Publicado en El Mundo-Andalucía, el 5 de marzo de 2019.
Cuando la buena literatura evoca la mala política (a mi pesar).
EL PRUSÉS DEL TEDIO Y TED EL SUICIDADOR
Sanz Irles. Escritor
Gaudete, o sea, regocijaos. Si el imperativo latino no tuviera resonancias sacras, sería como un salid y divertíos, hijos de la Gran Bretaña, pero es menester contenerse.

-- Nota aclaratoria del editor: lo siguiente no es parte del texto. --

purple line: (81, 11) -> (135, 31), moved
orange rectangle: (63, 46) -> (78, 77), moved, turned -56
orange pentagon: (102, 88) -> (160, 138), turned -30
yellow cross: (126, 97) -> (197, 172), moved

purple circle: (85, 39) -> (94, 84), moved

Pues bien, acabo de leer Gaudete, un largo poema —200 páginas— de Ted Hughes, que se publicó en 1977, cuando yo vivía en Ámsterdam y tenía la presión sanguínea en sus cabales y los triglicéridos domados. Me dedicaba entonces, con ahínco, a cumplir con ese mandamiento. Gaudeo et exulto, me gritaba a mí mismo ante el espejo cada gélida mañana de mis inviernos holandeses, antes de salir a la ciudad crucificada de canales a chozpar y comprar el queso y a ver a las mujeres pasar, envueltas en abrigos de pieles bajo las que yo las imaginaba desnudas, estuviéranlo o no, que más bien no, pero poco importaba esa minucia, pues mi imaginación vencía a la roma realidad. Después me comía un trozo de tarta Sacher para desayunar.

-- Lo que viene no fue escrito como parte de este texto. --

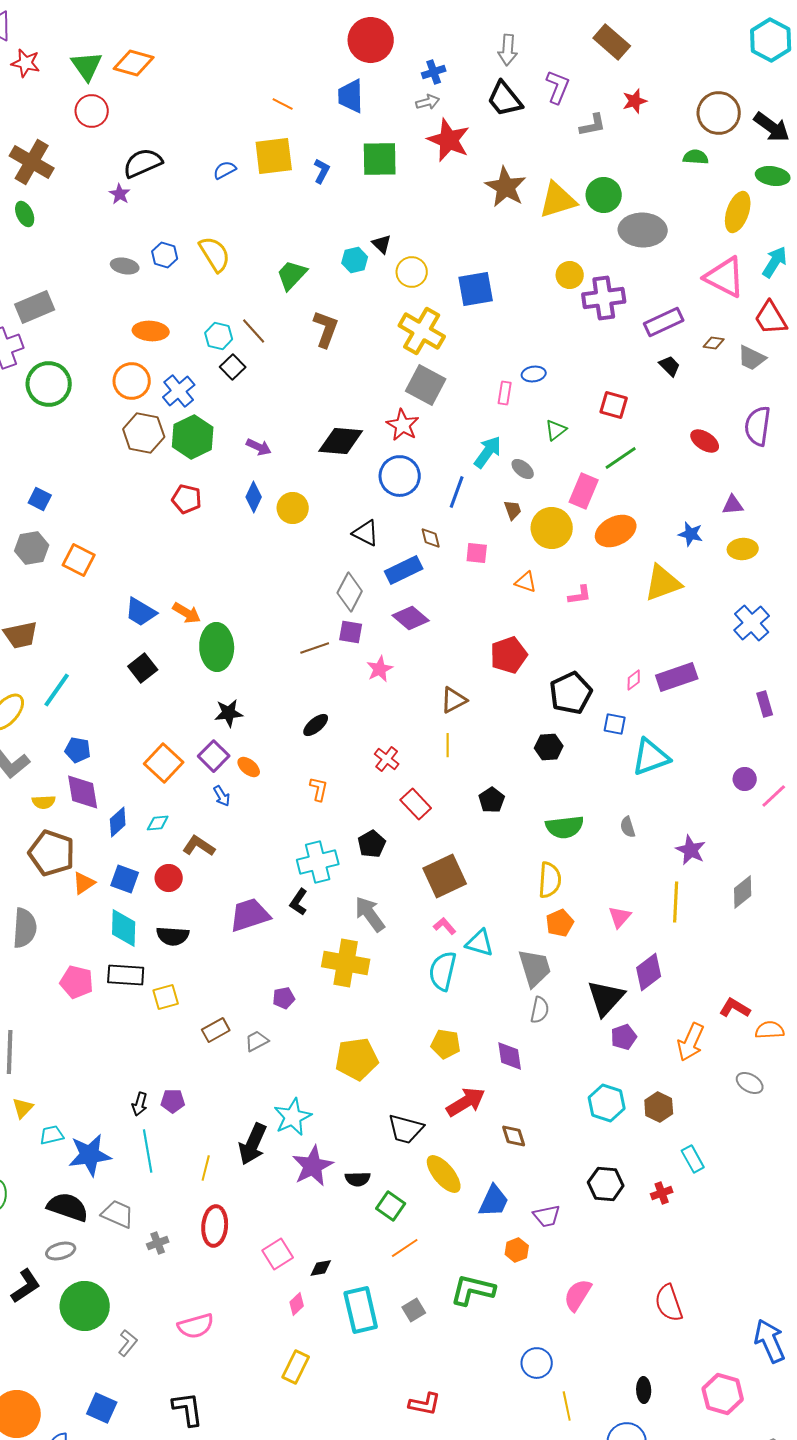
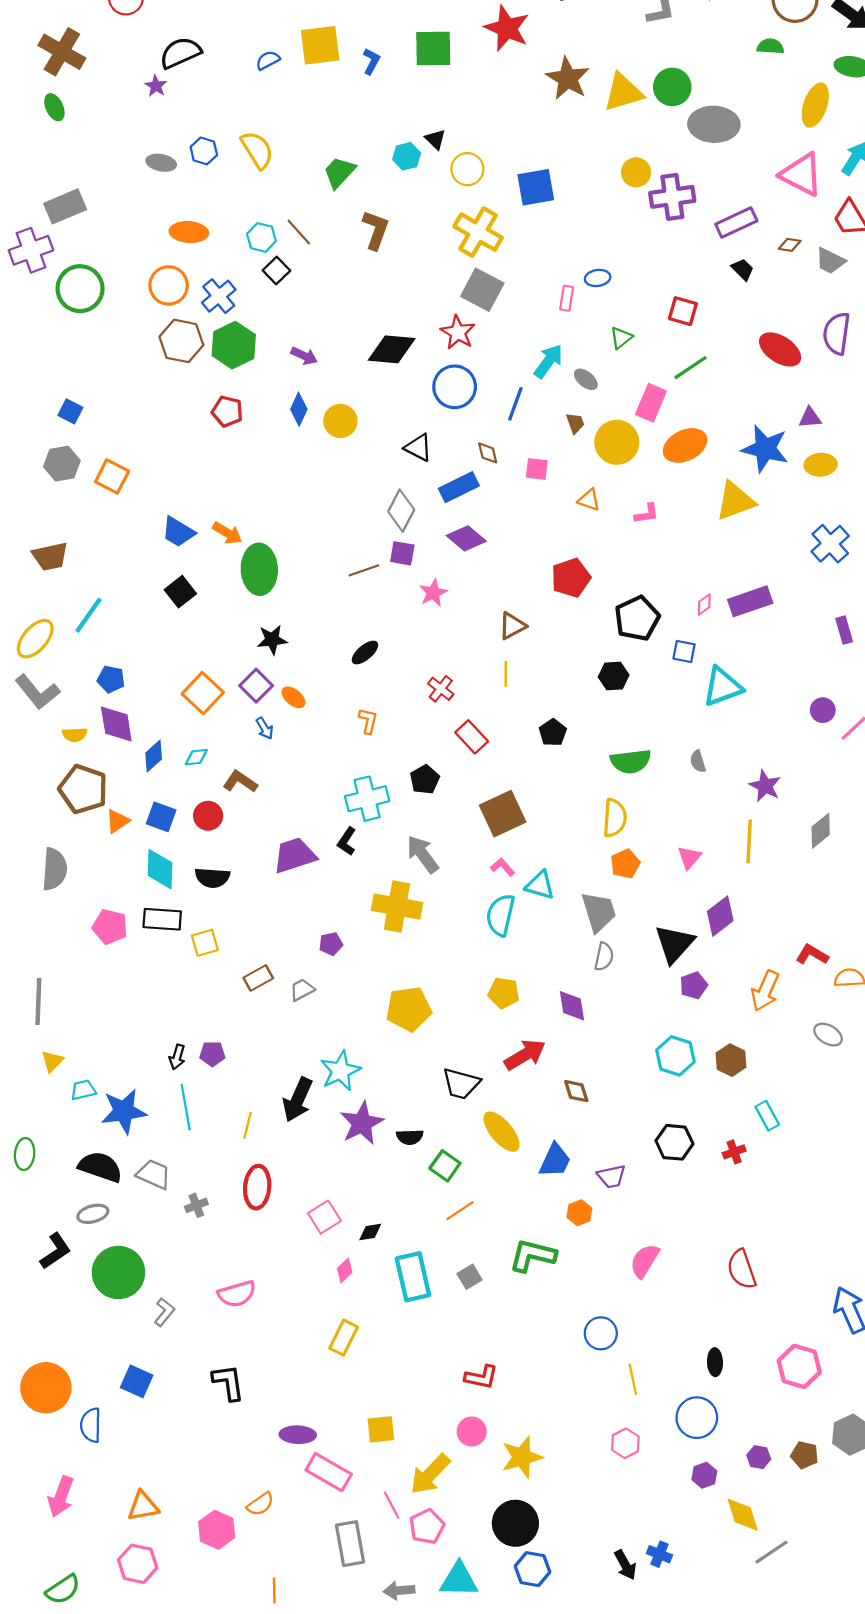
red ellipse: (705, 441) -> (780, 349), size x1.4
blue star: (691, 534) -> (765, 449), size x1.8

Apenas sabía yo de Ted Hughes, salvo que su mentón recordaba al del general Alcázar, el amigo de Tintín, y que había sido marido de Sylvia Plath, una poeta la mar de interesante, suicidada con gas en 1963. ¡Qué lejos va quedando todo! La crítica de género aborrece al poeto Hughes, a quien culpa de ese suicidio por sus actitudes patriarcales, aunque no me consta que estas hayan sido nunca adecuadamente certificadas.

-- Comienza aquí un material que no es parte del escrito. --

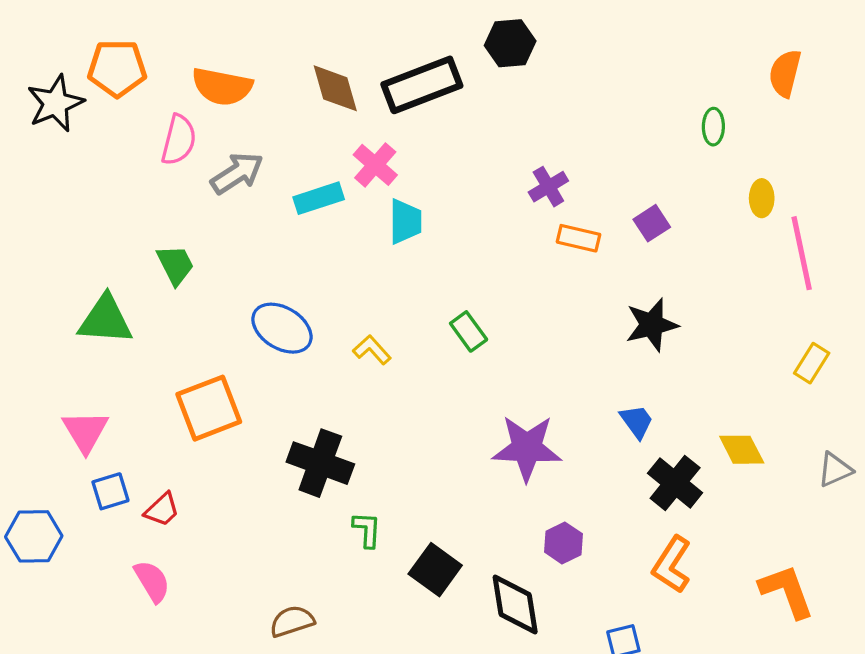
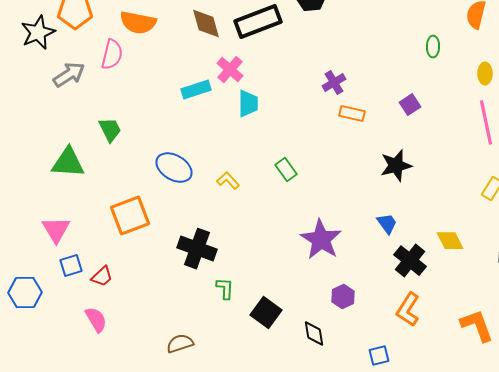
gray arrow: (237, 173) -> (69, 75), moved
yellow ellipse: (762, 198) -> (485, 74), moved
purple square: (652, 223) -> (410, 105), moved
purple star: (527, 448) -> (321, 240), turned 30
black diamond: (515, 605) -> (314, 334), size x0.7

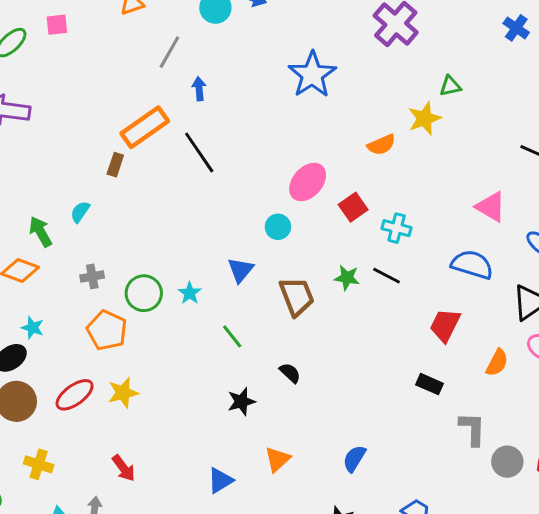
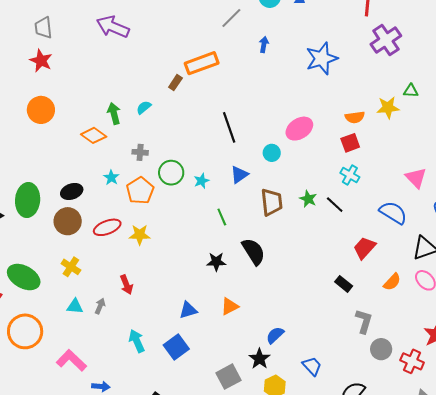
blue arrow: (199, 89) -> (264, 44), moved
black line: (199, 152) -> (229, 127), moved
red square: (353, 207) -> (350, 143), moved
cyan star: (32, 328) -> (111, 178), moved
black semicircle: (290, 373) -> (253, 252), size x1.8
blue semicircle: (354, 459) -> (275, 335), moved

Como resulta que al bueno de Ted se le suicidó poco después otra de sus parejas, Assia Wevill, también poeta, también con gas, su fama de macho suicidador ha quedado cincelada para la eternidad. Por ahí andan sus versos en pena, buscando redimir su infamia.
En Gaudete, un pastor —de almas— organiza una suerte de secta y se dedica a holgar con todas las amas de casa de la comarca, hasta que los maridos, hartos de mugir, le dan caza y lo matan. La historia roza lo grotesco, pero va envuelta en una lírica de hierro que la torna inolvidable: unos gozan, otros sufren y los más asisten perplejos y semizumbados a lo que pasa, que es más o menos como el paisanaje que ha engendrado el tostón filisteo del independentismo.
Los Forcadellos y Forcadellas sufren, los gobernantes de Madriz sudan, los alborotadores callejeros gaudent ac exultant, y los demás asistimos al desenvolverse de los acontecimientos, cada vez más hartos y perplejos, o más bien hartos de nuestra perplejidad y aburridos, muy aburridos.
El filósofo Hans Blumenberg, que ha estudiado lo del aburrimiento, divide nuestras vidas en el tiempo del deber, que empleamos para satisfacer las necesidades primarias, y el tiempo del poder, que nos queda libre para lo demás cuando hemos cubierto aquellas. El aburrimiento aparece cuando conseguimos reducir el primero a lo mínimo indispensable.
Para nuestra desdicha, los independentistas han decidido que el proceso es su gran necesidad primaria, así que están a manos llenas en su tiempo del deber y, en general, no se aburren. Los demás pagamos la factura viendo invadido nuestro tiempo del poder con sus ajadas flores de cantueso.
El juicio de los Turulls deja ver, con aterradora claridad, qué era y qué es todo esto: un estero de aguas someras y fétidas en el que irremisiblemente chapoteamos todos entre voraces jejenes. El prusés le quita la razón a Unamuno, cuando decía que la niebla de la vida rezuma un dulce aburrimiento, un licor agridulce. Aquí no hay licor ni dulzura; sólo heces y desvaríos. Acabará mal.